Caregivers are gradually increasing in age, placing them at an increased risk of developing chronic conditions, which has several implications.4, 6, 7 For instance, caregivers diagnosed with chronic illnesses such as diabetes must maintain their blood sugar level by making sure to take their medication and eat well‐balanced meals on time, and they must go for regular medical check‐ups, which can be time‐consuming and emotionally draining. Caring for their own health needs in turn reduces the amount of physical and psychological resources that caregivers can provide to older adults under their care. Quality of life is defined as a person's insight of his or her position in life in the context of the culture and value systems in which they live and in relation to one's own goals, expectations, standards, and concerns. It comprises various domains such as the person's physical, psychological and social well‐being, personal beliefs, level of independence, and environmental relationships.8 Burton et al. examined the hazards of caregiving and found that increased caregiving activity escalates the possibility of a fatigued caregiver, putting the caregiver at a higher risk of declining physical and mental health.9 Other studies have also observed that poor sleep and increased fatigue have negative effects on caregivers’ physical and mental health by exacerbating physical and psychological morbidity, and reducing quality of life.10 Although some studies have recognized the benefits of caregiving,11 most studies have reported a high prevalence of psychological distress, depression, and anxiety.5, 6, 7 Such detrimental effects on caregivers’ health status adversely affect the quality of care that they provide.

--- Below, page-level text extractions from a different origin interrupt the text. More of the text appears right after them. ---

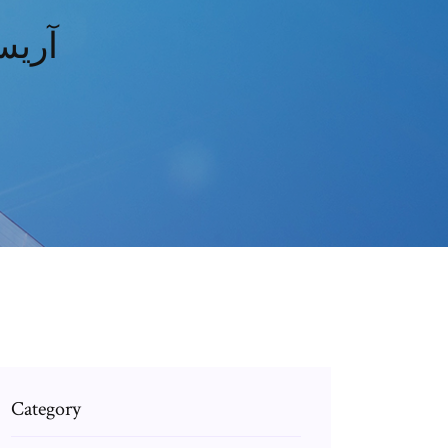
آريس
Category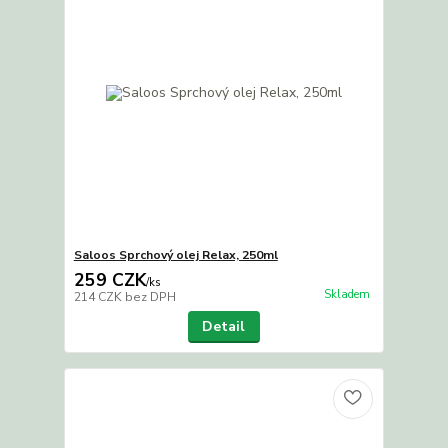
Saloos Sprchový olej Relax, 250ml
259 CZK
/
ks
Skladem
214 CZK
bez DPH
Detail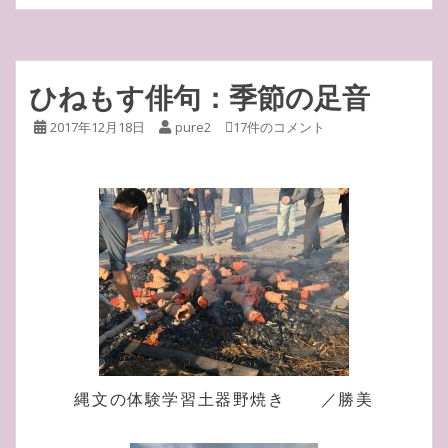
ひねもす俳句：季節の足音
2017年12月18日
pure2
17件のコメント
縄文の体験学習土器野焼き ／勝美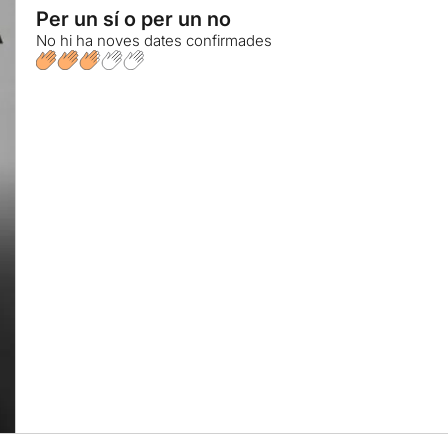
Per un sí o per un no
No hi ha noves dates confirmades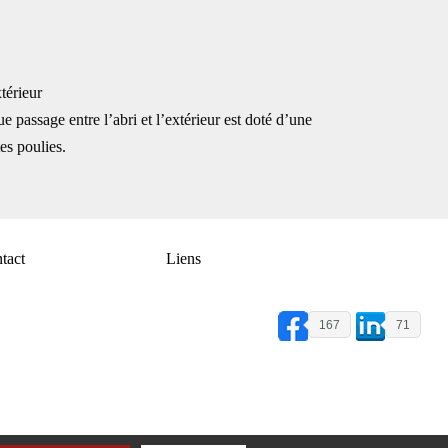
térieur
e passage entre l’abri et l’extérieur est doté d’une
es poulies.
tact
Liens
167
71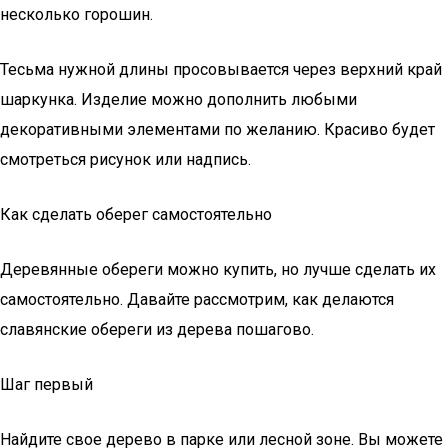
несколько горошин.
Тесьма нужной длины просовывается через верхний край
шаркунка. Изделие можно дополнить любыми
декоративными элементами по желанию. Красиво будет
смотреться рисунок или надпись.
Как сделать оберег самостоятельно
Деревянные обереги можно купить, но лучше сделать их
самостоятельно. Давайте рассмотрим, как делаются
славянские обереги из дерева пошагово.
Шаг первый
Найдите свое дерево в парке или лесной зоне. Вы можете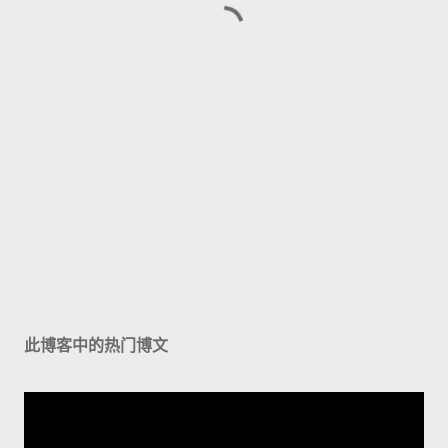
此博客中的热门博文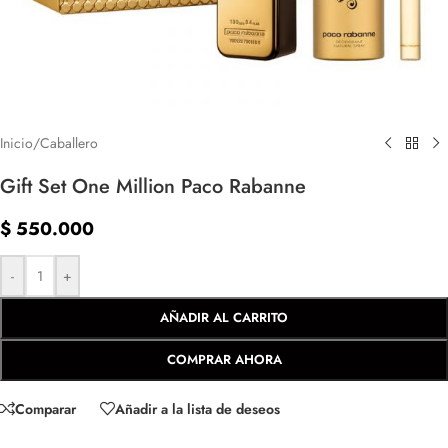
Inicio
/
Caballero
Gift Set One Million Paco Rabanne
$
550.000
-
+
AÑADIR AL CARRITO
COMPRAR AHORA
Comparar
Añadir a la lista de deseos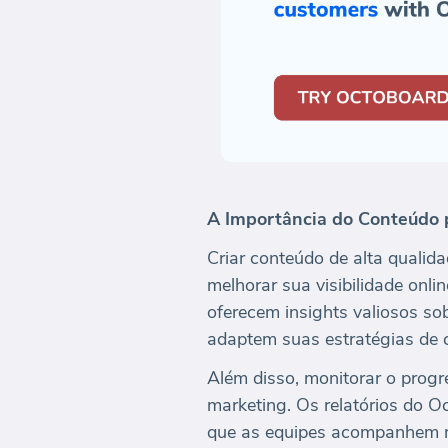
A Importância do Conteúdo 
Criar conteúdo de alta qualid
melhorar sua visibilidade onl
oferecem insights valiosos s
adaptem suas estratégias de 
Além disso, monitorar o progr
marketing. Os relatórios do 
que as equipes acompanhem me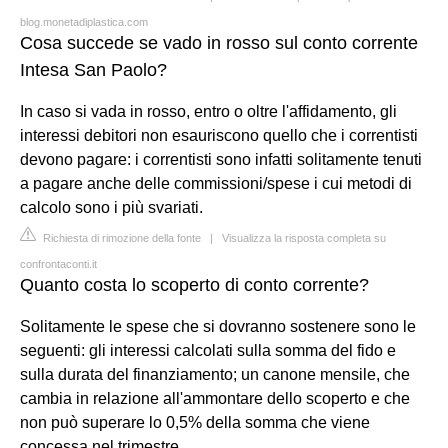
blog.monetadiplastica.com
Cosa succede se vado in rosso sul conto corrente
Intesa San Paolo?
In caso si vada in rosso, entro o oltre l'affidamento, gli
interessi debitori non esauriscono quello che i correntisti
devono pagare: i correntisti sono infatti solitamente tenuti
a pagare anche delle commissioni/spese i cui metodi di
calcolo sono i più svariati.
Richiesta di rimozione della fonte
|
Visualizza la risposta completa su
confrontaconti.it
Quanto costa lo scoperto di conto corrente?
Solitamente le spese che si dovranno sostenere sono le
seguenti: gli interessi calcolati sulla somma del fido e
sulla durata del finanziamento; un canone mensile, che
cambia in relazione all'ammontare dello scoperto e che
non può superare lo 0,5% della somma che viene
concessa nel trimestre.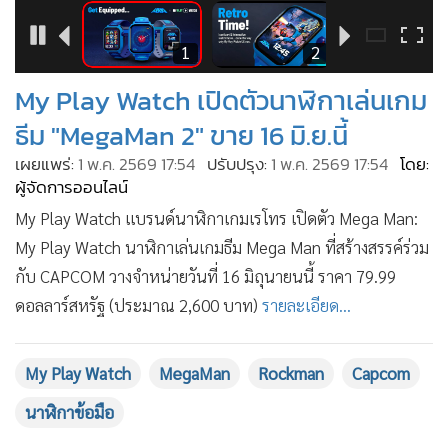
•
Good health & Well-being
•
Green Innovation & SD
7
1
2
•
Management & HR
My Play Watch เปิดตัวนาฬิกาเล่นเกม
•
MGR Live
•
Infographic
ธีม "MegaMan 2" ขาย 16 มิ.ย.นี้
•
การเมือง
เผยแพร่:
1 พ.ค. 2569 17:54
ปรับปรุง:
1 พ.ค. 2569 17:54
โดย:
ผู้จัดการออนไลน์
•
ท่องเที่ยว
•
กีฬา
My Play Watch แบรนด์นาฬิกาเกมเรโทร เปิดตัว Mega Man:
My Play Watch นาฬิกาเล่นเกมธีม Mega Man ที่สร้างสรรค์ร่วม
•
ต่างประเทศ
กับ CAPCOM วางจำหน่ายวันที่ 16 มิถุนายนนี้ ราคา 79.99
•
Special Scoop
ดอลลาร์สหรัฐ (ประมาณ 2,600 บาท)
รายละเอียด...
•
เศรษฐกิจ-ธุรกิจ
•
จีน
•
ชุมชน-คุณภาพชีวิต
My Play Watch
MegaMan
Rockman
Capcom
•
อาชญากรรม
นาฬิกาข้อมือ
•
Motoring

Therefore, it is hoped that the findings of the present study will provide additional insight on the prevalence of physical and psychological morbidity, as well as factors associated with caregivers’ physical and mental quality of life. Such findings are necessary to better inform holistic interventions that aim to improve both physical and psychological health of caregivers of older adults. The present study thus sought to examine the prevalence of chronic physical conditions and psychological distress and to evaluate correlates of physical and mental quality of life among a sample of caregivers caring for older adults (≥60 years) in Singapore.

METHOD

Sample population and procedure

The present study used a cross‐sectional design with convenience sampling to obtain a sample of 285 informal caregivers (mean age ± SD: 47.23 ± 10.87 years; range: 21–65 years) who were providing care to older adults. Participants were either referred by medical doctors at the Institute of Mental Health (n = 106), which is the only tertiary psychiatric institute in Singapore, or had given prior consent to be re‐contacted from an existing research database (n = 179) that had been part of an earlier population‐based survey that examined the prevalence of dementia in Singapore.12 Sample size estimation was conducted, and it was found that a sample size of 285 was adequate to achieve a precision level of 3% at 80% power while accounting for 20% of missing data.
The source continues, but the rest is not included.